▶ [TO DO]:
Wherever the word "close" appears in a line of the records, copy that line.

▶ [AVAILABLE DATA]:
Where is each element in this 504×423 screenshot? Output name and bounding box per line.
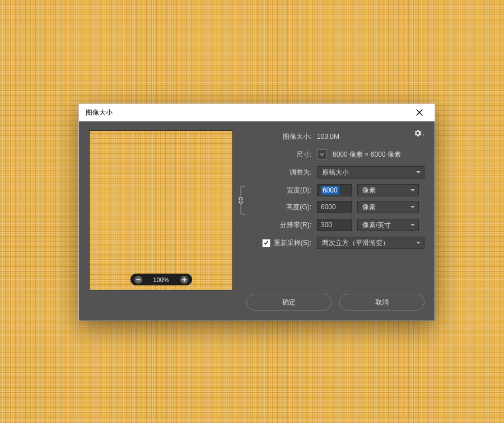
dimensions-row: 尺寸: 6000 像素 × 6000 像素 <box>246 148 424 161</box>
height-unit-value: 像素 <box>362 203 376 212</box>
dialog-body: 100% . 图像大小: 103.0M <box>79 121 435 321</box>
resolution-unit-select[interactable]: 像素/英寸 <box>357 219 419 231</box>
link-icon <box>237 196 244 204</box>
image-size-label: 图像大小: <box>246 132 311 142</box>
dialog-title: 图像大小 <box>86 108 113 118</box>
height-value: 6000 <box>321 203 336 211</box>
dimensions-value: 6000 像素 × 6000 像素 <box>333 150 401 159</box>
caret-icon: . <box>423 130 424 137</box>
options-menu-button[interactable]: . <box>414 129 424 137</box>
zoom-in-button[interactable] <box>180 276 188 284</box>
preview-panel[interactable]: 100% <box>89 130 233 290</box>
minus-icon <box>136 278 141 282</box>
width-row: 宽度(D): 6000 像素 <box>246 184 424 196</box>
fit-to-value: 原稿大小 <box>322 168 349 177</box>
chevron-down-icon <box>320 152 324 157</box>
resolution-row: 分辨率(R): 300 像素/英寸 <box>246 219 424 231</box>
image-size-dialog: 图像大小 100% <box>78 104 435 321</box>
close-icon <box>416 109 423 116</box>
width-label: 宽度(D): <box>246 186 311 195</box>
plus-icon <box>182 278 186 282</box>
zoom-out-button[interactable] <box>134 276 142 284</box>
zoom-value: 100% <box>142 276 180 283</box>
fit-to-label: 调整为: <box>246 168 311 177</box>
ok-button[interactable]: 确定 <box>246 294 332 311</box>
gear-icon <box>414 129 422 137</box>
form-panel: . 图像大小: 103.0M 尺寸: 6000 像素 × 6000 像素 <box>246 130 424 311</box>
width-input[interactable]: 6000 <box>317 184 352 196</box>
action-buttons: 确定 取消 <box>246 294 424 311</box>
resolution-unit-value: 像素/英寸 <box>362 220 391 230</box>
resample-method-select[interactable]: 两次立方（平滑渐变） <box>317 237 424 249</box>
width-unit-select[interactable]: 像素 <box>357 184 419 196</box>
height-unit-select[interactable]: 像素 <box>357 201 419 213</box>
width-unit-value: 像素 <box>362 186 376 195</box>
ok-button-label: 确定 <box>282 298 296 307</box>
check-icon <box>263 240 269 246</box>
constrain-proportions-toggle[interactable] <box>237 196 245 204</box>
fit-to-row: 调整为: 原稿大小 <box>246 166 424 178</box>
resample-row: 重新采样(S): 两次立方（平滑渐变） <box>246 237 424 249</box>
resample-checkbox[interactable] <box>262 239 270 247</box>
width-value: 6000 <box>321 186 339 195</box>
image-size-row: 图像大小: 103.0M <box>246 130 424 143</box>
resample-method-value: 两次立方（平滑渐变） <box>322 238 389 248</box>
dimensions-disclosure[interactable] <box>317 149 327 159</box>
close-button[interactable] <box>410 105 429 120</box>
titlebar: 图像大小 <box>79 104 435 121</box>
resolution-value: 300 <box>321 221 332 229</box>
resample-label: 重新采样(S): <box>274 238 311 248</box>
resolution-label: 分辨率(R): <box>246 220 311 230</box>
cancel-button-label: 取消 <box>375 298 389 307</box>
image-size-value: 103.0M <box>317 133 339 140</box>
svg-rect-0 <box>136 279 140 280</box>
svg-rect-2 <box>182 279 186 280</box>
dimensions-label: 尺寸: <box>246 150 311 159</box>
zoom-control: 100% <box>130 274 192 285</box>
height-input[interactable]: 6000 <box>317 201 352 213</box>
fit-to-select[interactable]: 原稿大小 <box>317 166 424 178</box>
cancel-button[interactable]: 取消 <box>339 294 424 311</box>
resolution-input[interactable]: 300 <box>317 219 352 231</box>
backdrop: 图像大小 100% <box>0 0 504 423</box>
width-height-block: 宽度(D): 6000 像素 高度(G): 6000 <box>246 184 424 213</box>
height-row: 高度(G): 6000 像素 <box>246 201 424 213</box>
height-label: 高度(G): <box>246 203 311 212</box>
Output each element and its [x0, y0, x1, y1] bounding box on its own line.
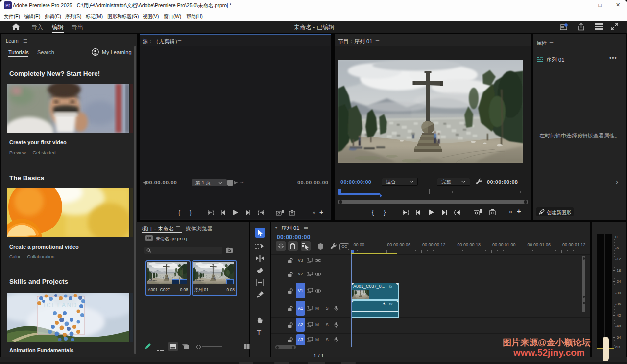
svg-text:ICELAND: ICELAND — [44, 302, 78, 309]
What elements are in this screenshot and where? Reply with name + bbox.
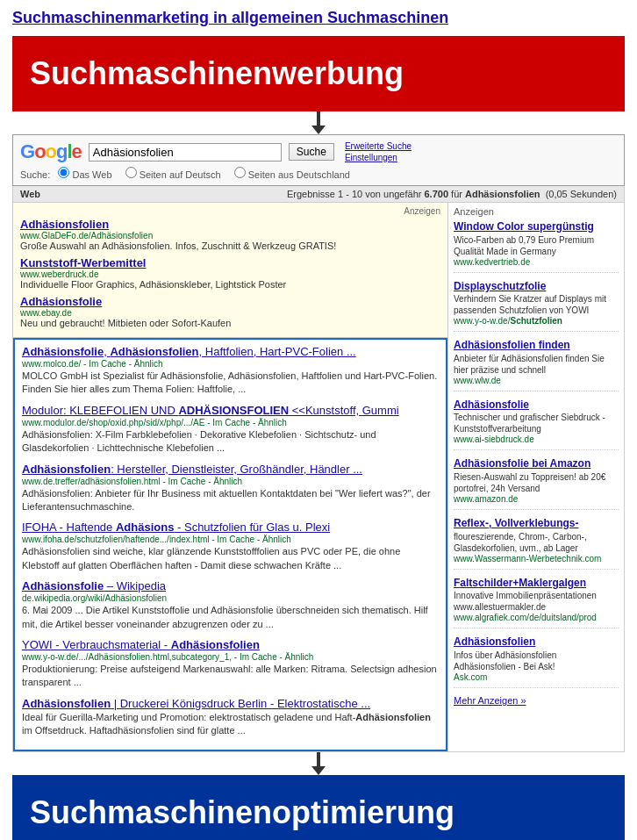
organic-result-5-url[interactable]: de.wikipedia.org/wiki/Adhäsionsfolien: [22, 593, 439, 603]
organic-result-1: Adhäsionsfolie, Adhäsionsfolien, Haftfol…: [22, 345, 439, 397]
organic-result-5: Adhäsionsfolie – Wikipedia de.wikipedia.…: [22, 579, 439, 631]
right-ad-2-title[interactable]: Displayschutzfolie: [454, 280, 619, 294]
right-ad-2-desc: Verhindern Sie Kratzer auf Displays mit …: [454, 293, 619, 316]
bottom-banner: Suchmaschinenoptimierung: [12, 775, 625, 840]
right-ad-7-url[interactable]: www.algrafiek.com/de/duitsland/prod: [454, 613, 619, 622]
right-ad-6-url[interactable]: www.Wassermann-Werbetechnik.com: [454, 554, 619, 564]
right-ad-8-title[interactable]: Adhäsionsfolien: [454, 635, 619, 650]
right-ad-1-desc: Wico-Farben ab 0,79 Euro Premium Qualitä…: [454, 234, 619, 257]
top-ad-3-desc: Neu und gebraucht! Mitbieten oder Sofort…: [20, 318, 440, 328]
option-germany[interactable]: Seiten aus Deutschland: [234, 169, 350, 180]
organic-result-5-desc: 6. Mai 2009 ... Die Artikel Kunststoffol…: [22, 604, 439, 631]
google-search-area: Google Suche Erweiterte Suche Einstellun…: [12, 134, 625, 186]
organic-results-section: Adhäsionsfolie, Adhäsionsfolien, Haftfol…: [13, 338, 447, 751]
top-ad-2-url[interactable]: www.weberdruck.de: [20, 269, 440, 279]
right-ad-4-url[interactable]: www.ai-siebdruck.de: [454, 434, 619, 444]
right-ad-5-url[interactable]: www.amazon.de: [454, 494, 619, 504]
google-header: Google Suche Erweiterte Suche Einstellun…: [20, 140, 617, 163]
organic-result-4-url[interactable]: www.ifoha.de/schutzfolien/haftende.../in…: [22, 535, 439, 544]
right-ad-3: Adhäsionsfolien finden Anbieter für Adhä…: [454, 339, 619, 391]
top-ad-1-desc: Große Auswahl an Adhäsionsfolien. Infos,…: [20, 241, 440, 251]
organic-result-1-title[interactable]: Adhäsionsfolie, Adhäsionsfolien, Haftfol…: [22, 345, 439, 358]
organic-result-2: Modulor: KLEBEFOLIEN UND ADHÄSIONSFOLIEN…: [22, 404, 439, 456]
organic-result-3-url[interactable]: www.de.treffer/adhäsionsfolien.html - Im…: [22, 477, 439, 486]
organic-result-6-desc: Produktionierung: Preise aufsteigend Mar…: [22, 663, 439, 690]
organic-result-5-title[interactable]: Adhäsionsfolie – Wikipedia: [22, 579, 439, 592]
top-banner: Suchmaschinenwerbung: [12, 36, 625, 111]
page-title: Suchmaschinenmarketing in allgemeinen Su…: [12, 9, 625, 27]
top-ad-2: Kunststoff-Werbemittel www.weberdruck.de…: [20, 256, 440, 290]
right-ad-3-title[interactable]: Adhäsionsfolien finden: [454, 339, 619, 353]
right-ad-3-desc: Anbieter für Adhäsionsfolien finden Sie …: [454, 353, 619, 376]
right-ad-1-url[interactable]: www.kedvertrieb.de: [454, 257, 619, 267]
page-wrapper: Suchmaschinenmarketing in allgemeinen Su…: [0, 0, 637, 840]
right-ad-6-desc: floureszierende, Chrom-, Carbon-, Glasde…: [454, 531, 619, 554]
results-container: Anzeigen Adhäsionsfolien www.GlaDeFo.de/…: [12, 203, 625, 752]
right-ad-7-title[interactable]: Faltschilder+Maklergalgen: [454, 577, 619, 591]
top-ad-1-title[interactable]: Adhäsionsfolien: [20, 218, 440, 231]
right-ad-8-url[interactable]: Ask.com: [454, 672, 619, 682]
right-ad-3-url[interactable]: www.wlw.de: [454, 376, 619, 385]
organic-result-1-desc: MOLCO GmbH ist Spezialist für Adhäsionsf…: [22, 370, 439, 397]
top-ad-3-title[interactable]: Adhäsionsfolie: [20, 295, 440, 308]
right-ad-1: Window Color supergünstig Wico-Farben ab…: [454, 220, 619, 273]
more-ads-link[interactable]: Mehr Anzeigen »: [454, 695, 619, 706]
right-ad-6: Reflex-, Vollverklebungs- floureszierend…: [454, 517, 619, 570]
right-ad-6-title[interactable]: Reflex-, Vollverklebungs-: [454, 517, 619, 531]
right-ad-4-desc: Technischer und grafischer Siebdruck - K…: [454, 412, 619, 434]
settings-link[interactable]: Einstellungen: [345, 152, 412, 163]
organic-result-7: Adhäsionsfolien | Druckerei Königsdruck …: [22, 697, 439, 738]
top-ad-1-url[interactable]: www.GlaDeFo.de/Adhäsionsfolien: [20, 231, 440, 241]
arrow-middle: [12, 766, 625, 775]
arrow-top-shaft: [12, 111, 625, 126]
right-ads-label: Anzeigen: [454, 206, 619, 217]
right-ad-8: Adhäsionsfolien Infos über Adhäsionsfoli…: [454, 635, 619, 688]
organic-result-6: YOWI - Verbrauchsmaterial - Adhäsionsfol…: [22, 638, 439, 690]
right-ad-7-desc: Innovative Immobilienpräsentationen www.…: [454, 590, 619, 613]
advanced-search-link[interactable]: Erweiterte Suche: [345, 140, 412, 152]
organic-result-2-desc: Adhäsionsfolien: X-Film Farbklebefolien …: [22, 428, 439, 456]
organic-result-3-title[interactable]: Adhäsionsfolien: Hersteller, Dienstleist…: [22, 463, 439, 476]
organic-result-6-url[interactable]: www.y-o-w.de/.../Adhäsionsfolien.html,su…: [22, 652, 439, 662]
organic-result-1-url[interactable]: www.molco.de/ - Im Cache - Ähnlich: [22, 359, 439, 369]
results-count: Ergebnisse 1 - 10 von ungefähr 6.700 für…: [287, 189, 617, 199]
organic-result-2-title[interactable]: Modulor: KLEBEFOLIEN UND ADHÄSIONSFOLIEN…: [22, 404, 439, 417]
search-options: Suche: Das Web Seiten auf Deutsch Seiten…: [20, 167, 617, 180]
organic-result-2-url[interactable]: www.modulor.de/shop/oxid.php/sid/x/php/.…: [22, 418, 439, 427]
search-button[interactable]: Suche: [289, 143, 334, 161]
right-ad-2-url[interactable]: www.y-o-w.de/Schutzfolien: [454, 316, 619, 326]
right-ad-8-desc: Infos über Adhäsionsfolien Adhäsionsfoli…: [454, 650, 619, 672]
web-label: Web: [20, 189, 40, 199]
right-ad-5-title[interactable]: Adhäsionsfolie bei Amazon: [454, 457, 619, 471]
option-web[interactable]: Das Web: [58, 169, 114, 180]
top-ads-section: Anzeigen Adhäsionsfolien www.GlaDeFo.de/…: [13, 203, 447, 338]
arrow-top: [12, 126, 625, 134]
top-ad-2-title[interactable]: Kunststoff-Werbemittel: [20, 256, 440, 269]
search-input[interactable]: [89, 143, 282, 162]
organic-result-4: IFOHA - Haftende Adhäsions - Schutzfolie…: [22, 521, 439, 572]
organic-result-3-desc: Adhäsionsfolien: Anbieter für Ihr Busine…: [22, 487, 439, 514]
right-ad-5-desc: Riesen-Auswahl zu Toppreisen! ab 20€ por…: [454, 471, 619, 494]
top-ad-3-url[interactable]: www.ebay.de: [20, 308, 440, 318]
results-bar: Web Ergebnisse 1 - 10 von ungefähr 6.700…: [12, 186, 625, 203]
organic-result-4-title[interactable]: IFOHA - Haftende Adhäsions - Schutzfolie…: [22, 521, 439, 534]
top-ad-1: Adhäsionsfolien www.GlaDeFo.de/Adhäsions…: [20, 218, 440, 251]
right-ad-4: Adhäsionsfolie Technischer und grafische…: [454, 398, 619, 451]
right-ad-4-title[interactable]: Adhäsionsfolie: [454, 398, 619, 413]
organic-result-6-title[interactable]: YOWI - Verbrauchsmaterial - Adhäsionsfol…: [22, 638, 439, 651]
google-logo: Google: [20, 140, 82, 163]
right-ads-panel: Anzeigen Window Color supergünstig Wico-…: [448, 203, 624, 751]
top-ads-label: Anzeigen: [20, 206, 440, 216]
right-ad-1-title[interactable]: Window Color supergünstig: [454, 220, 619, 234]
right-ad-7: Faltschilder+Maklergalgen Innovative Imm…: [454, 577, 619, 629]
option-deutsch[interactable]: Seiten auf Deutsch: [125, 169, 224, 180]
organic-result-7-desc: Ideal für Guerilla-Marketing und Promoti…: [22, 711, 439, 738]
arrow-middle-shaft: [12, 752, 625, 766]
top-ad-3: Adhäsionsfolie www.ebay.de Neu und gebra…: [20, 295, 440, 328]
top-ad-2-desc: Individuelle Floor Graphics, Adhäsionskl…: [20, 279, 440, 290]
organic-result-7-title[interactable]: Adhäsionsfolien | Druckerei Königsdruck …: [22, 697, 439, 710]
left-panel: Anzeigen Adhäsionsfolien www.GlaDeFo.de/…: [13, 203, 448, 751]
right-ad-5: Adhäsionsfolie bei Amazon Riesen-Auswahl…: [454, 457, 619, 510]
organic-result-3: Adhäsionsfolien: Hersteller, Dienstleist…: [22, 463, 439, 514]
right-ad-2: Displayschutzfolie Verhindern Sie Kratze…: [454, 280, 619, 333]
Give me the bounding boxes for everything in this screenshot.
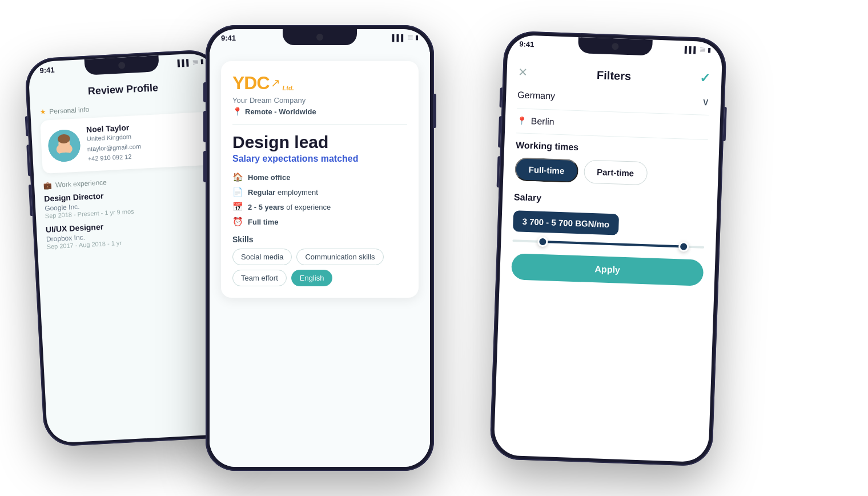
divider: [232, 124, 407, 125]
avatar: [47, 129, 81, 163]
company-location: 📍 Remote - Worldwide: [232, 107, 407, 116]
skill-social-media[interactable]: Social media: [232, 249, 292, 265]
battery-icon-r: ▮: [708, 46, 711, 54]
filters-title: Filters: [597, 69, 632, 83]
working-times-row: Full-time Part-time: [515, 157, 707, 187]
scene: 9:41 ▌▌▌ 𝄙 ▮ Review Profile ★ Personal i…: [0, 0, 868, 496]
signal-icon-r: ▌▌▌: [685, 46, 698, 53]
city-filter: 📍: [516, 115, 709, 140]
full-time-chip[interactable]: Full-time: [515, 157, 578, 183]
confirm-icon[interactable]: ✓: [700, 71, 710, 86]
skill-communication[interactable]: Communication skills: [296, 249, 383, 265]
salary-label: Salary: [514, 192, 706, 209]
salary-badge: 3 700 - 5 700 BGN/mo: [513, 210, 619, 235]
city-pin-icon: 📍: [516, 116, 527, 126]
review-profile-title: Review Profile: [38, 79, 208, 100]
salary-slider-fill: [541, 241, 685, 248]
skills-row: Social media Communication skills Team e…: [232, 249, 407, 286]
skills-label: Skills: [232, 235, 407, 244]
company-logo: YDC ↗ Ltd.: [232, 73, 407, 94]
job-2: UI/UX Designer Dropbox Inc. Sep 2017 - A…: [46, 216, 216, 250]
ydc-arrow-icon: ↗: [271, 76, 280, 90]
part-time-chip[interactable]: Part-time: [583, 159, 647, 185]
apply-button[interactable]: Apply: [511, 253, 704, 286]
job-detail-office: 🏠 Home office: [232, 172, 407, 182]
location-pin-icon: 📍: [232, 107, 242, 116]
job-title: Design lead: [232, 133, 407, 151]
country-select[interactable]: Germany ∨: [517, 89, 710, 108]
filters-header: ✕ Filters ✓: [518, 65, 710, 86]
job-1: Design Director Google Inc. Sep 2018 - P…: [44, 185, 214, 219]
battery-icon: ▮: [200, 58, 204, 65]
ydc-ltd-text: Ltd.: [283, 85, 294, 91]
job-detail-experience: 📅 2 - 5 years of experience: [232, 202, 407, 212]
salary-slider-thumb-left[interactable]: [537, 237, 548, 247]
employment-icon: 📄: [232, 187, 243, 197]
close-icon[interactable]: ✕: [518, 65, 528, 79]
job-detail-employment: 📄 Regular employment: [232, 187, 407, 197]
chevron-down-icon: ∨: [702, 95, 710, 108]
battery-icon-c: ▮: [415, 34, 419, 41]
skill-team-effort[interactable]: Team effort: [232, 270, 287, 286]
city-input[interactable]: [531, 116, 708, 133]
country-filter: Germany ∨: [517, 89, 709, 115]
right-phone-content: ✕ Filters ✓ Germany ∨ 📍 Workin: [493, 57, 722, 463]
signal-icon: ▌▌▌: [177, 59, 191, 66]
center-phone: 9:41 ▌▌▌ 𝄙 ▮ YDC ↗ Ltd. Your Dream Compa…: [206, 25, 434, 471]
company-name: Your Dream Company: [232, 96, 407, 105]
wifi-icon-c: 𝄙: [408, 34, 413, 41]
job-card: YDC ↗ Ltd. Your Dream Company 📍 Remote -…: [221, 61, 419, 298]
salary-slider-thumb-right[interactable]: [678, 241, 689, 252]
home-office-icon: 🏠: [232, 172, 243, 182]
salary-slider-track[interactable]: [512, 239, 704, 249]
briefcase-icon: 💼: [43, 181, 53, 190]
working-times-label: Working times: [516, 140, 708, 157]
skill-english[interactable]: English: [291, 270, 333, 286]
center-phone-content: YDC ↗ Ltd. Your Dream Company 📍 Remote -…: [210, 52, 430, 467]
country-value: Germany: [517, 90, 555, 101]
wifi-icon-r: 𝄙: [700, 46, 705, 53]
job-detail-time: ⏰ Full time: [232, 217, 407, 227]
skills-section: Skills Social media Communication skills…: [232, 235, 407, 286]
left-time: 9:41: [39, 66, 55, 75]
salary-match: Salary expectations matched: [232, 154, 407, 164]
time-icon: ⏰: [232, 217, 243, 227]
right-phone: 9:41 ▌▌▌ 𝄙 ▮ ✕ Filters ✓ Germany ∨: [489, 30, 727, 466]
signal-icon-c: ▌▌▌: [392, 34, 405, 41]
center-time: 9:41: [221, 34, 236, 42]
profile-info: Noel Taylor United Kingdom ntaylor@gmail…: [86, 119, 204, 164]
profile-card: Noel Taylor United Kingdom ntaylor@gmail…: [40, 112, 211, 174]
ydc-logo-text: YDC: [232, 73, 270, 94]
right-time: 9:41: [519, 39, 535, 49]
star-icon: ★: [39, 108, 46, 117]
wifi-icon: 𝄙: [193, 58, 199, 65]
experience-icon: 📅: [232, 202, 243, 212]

▶ [EXPECTED OUTPUT]:
close-icon <box>416 109 423 116</box>
close-button[interactable] <box>410 105 429 120</box>
close-icon[interactable]: ✕: [518, 65, 528, 79]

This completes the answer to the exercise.